Eu recomendaria a leitura do Reader & # x27s Digest História Ilustrada da 2ª Guerra Mundial muito sobre isso. Grandes fontes primárias de soldados e oficiais da Frente Oriental. John Mosier escreveu A Cruz de Ferro, Ascensão e Queda da Máquina de Guerra Alemã e eu pessoalmente achei isso bastante informativo (no sentido de que me fez pensar de maneira muito diferente sobre a guerra), mas não tenho consciência de como seu livro se sustenta em um exame minucioso.

Eu concordo plenamente com isso. A única chance que a Alemanha nazista teve de derrotar a URSS foi um nocaute muito rápido, já que uma guerra de desgaste que os alemães jamais ganhariam. A maioria dos comandantes alemães percebeu isso muito bem.

E enquanto eles chegaram perto de prender Moscou, daí em diante & # x27s muito & # x27 e se & # x27 como você diz. Teria sido um golpe para os soviéticos, com certeza, mas eles definitivamente não teriam desistido de forma tão simples. No mínimo, poderia irritar ainda mais os Ivans.

O tamanho e a capacidade da URSS naquele ponto foram muito difíceis para os militares alemães superar. Muito menos fazer isso enquanto já estavam engajados na outra extremidade de seu Reich.
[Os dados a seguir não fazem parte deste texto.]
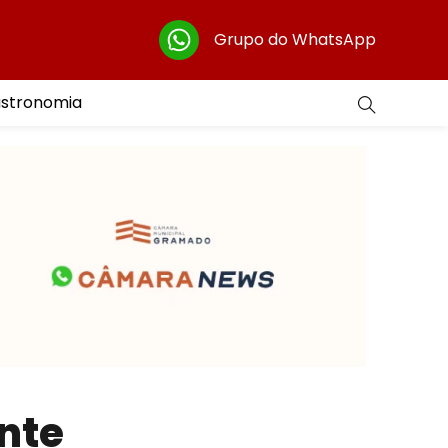
Grupo do WhatsApp
astronomia
nte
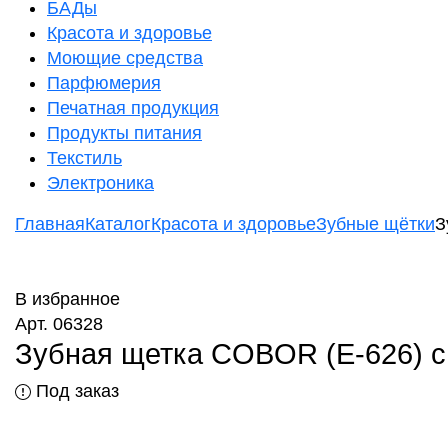
БАДы
Красота и здоровье
Моющие средства
Парфюмерия
Печатная продукция
Продукты питания
Текстиль
Электроника
Главная
Каталог
Красота и здоровье
Зубные щётки
З
В избранное
Арт. 06328
Зубная щетка COBOR (E-626) с
Под заказ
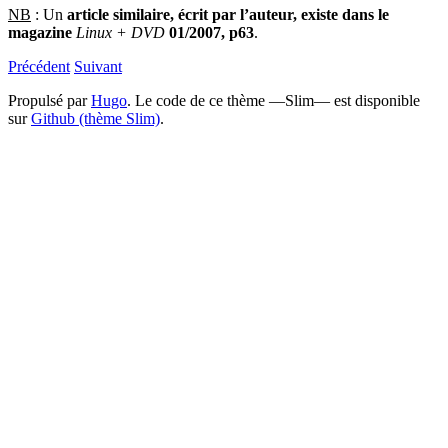
NB
: Un
article similaire, écrit par l’auteur, existe dans le
magazine
Linux + DVD
01/2007, p63
.
Précédent
Suivant
Propulsé par
Hugo
. Le code de ce thème —Slim— est disponible
sur
Github (thème Slim)
.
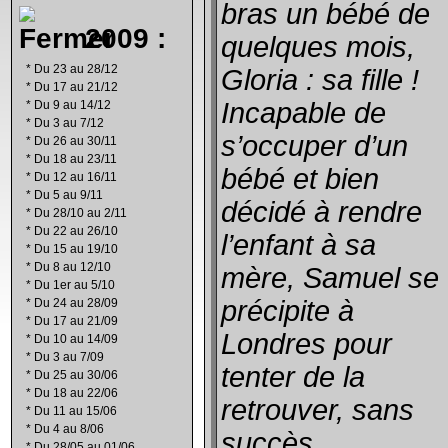
bras un bébé de
2009 :
quelques mois,
*
Du 23 au 28/12
Gloria : sa fille !
*
Du 17 au 21/12
Incapable de
*
Du 9 au 14/12
*
Du 3 au 7/12
s’occuper d’un
*
Du 26 au 30/11
*
Du 18 au 23/11
bébé et bien
*
Du 12 au 16/11
*
Du 5 au 9/11
décidé à rendre
*
Du 28/10 au 2/11
*
Du 22 au 26/10
l’enfant à sa
*
Du 15 au 19/10
*
Du 8 au 12/10
mère, Samuel se
*
Du 1er au 5/10
précipite à
*
Du 24 au 28/09
*
Du 17 au 21/09
Londres pour
*
Du 10 au 14/09
*
Du 3 au 7/09
tenter de la
*
Du 25 au 30/06
*
Du 18 au 22/06
retrouver, sans
*
Du 11 au 15/06
*
Du 4 au 8/06
succès.
*
Du 28/05 au 01/06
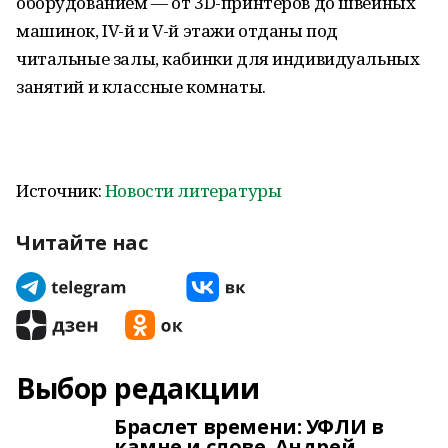
оборудованием — от 3D-принтеров до швейных
машинок, IV-й и V-й этажи отданы под
читальные залы, кабинки для индивидуальных
занятий и классные комнаты.
Источник:
Новости литературы
Читайте нас
Выбор редакции
Браслет времени: УФЛИ в
камне и слове. Андрей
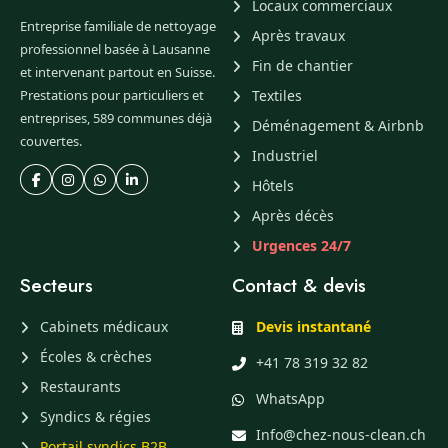
Locaux commerciaux
Entreprise familiale de nettoyage
Après travaux
professionnel basée à Lausanne
Fin de chantier
et intervenant partout en Suisse.
Prestations pour particuliers et
Textiles
entreprises, 589 communes déjà
Déménagement & Airbnb
couvertes.
Industriel
Hôtels
Après décès
Urgences 24/7
Secteurs
Contact & devis
Cabinets médicaux
Devis instantané
Écoles & crèches
+41 78 319 32 82
Restaurants
WhatsApp
Syndics & régies
Info@chez-nous-clean.ch
Portail syndics B2B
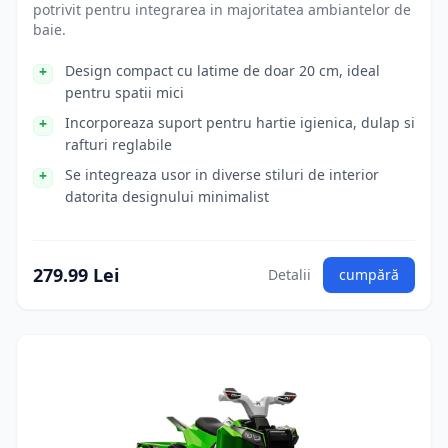
potrivit pentru integrarea in majoritatea ambiantelor de
baie.
Design compact cu latime de doar 20 cm, ideal
pentru spatii mici
Incorporeaza suport pentru hartie igienica, dulap si
rafturi reglabile
Se integreaza usor in diverse stiluri de interior
datorita designului minimalist
279.99 Lei
Detalii
cumpără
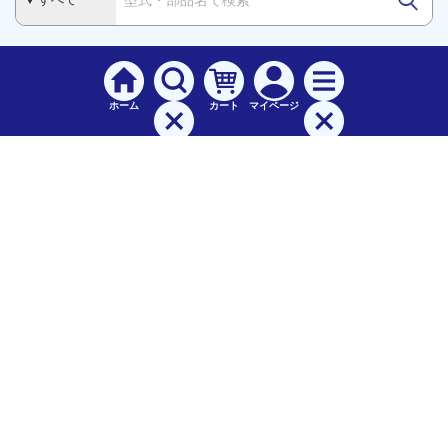
ホーム
カート
マイページ
検索
メニュー
ご
利用案内
お支払について（手数料）
配送料について
納期（配送）について
領収書・請求書・納品書について
交換・返品について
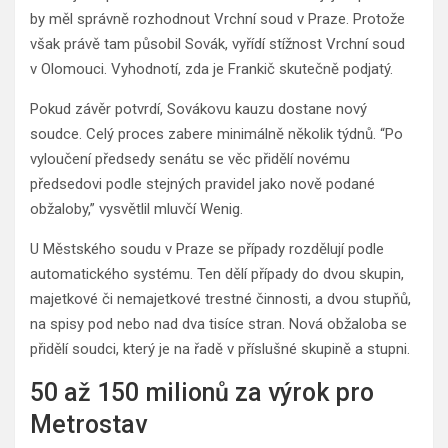
by měl správně rozhodnout Vrchní soud v Praze. Protože
však právě tam působil Sovák, vyřídí stížnost Vrchní soud
v Olomouci. Vyhodnotí, zda je Frankič skutečně podjatý.
Pokud závěr potvrdí, Sovákovu kauzu dostane nový
soudce. Celý proces zabere minimálně několik týdnů. “Po
vyloučení předsedy senátu se věc přidělí novému
předsedovi podle stejných pravidel jako nově podané
obžaloby,” vysvětlil mluvčí Wenig.
U Městského soudu v Praze se případy rozdělují podle
automatického systému. Ten dělí případy do dvou skupin,
majetkové či nemajetkové trestné činnosti, a dvou stupňů,
na spisy pod nebo nad dva tisíce stran. Nová obžaloba se
přidělí soudci, který je na řadě v příslušné skupině a stupni.
50 až 150 milionů za výrok pro
Metrostav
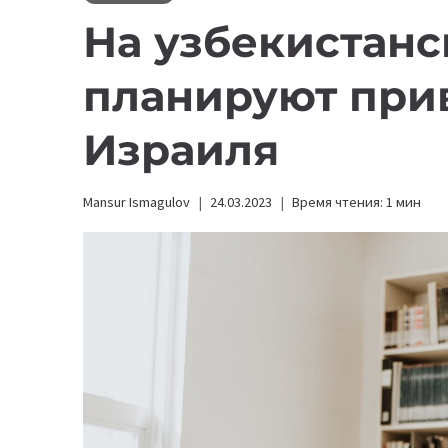
На узбекистан
планируют прив
Израиля
Mansur Ismagulov
24.03.2023
Время чтения:
1
мин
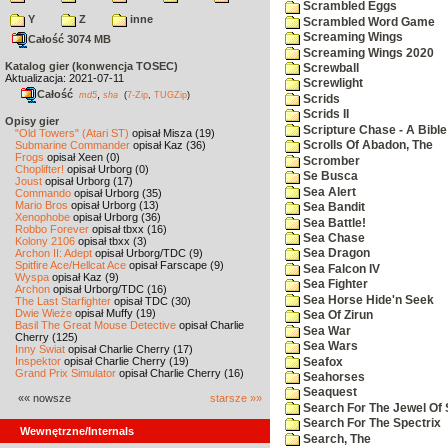
Scrambled Eggs
Y
Z
inne
Scrambled Word Game
Screaming Wings
Całość 3074 MB
Screaming Wings 2020
Katalog gier (konwencja TOSEC)
Screwball
Aktualizacja: 2021-07-11
Screwlight
Całość
,
md5
sha
(
7-Zip
,
TUGZip
)
Scrids
Scrids II
Opisy gier
Scripture Chase - A Bible
"Old Towers" (Atari ST)
opisał Misza (19)
Submarine Commander
opisał Kaz (36)
Scrolls Of Abadon, The
Frogs
opisał Xeen (0)
Scromber
Choplifter!
opisał Urborg (0)
Se Busca
Joust
opisał Urborg (17)
Sea Alert
Commando
opisał Urborg (35)
Mario Bros
opisał Urborg (13)
Sea Bandit
Xenophobe
opisał Urborg (36)
Sea Battle!
Robbo Forever
opisał tbxx (16)
Sea Chase
Kolony 2106
opisał tbxx (3)
Archon II: Adept
opisał Urborg/TDC (9)
Sea Dragon
Spitfire Ace/Hellcat Ace
opisał Farscape (9)
Sea Falcon IV
Wyspa
opisał Kaz (9)
Sea Fighter
Archon
opisał Urborg/TDC (16)
Sea Horse Hide'n Seek
The Last Starfighter
opisał TDC (30)
Dwie Wieże
opisał Muffy (19)
Sea Of Zirun
Basil The Great Mouse Detective
opisał Charlie
Sea War
Cherry (125)
Sea Wars
Inny Świat
opisał Charlie Cherry (17)
Inspektor
opisał Charlie Cherry (19)
Seafox
Grand Prix Simulator
opisał Charlie Cherry (16)
Seahorses
Seaquest
«« nowsze
starsze »»
Search For The Jewel Of 
Search For The Spectrix
Wewnętrzne/Internals
Search, The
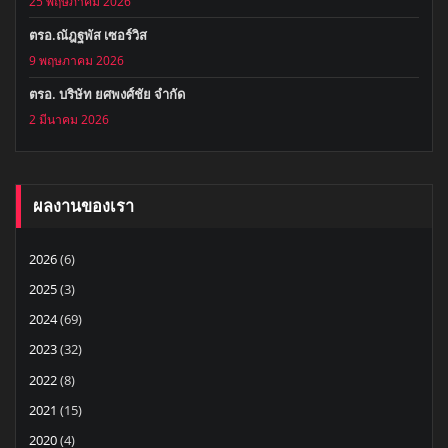
25 พฤษภาคม 2026
ตรอ.ณัฎฐพัส เซอร์วิส
9 พฤษภาคม 2026
ตรอ. บริษัท ยศพงศ์ชัย จำกัด
2 มีนาคม 2026
ผลงานของเรา
2026
(6)
2025
(3)
2024
(69)
2023
(32)
2022
(8)
2021
(15)
2020
(4)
editar: retomando o comentário ao qual respondi, a ideia de & # x27 derrotar os soviéticos & # x27 merece maiores esclarecimentos com certeza, uma vez que o que isso realmente constitui? A URSS potencialmente perdendo o controle central, com todos os benefícios para a Alemanha ligados a isso, ainda é uma história completamente diferente do que os alemães tendo o controle total real do vasto território que a URSS comandava. Os militares alemães já estavam sobrecarregados quando estavam perto de Moscou, mesmo que eles o tomassem, não estavam em condições de simplesmente seguir em frente e ocupar todo o resto da URSS. Fornece linhas e todo aquele jazz. Um assunto bastante complicado.

John Mosier é um professor de inglês que escreveu alguns livros de história militar "controversos". Muitos historiadores "reais" proeminentes nunca o levam a sério. Eu pessoalmente acho que ele é um louco que se imagina muito inteligente e perspicaz. O Reader & # x27s Digest é uma fonte importante da história do ensino médio. Apenas minhas opiniões.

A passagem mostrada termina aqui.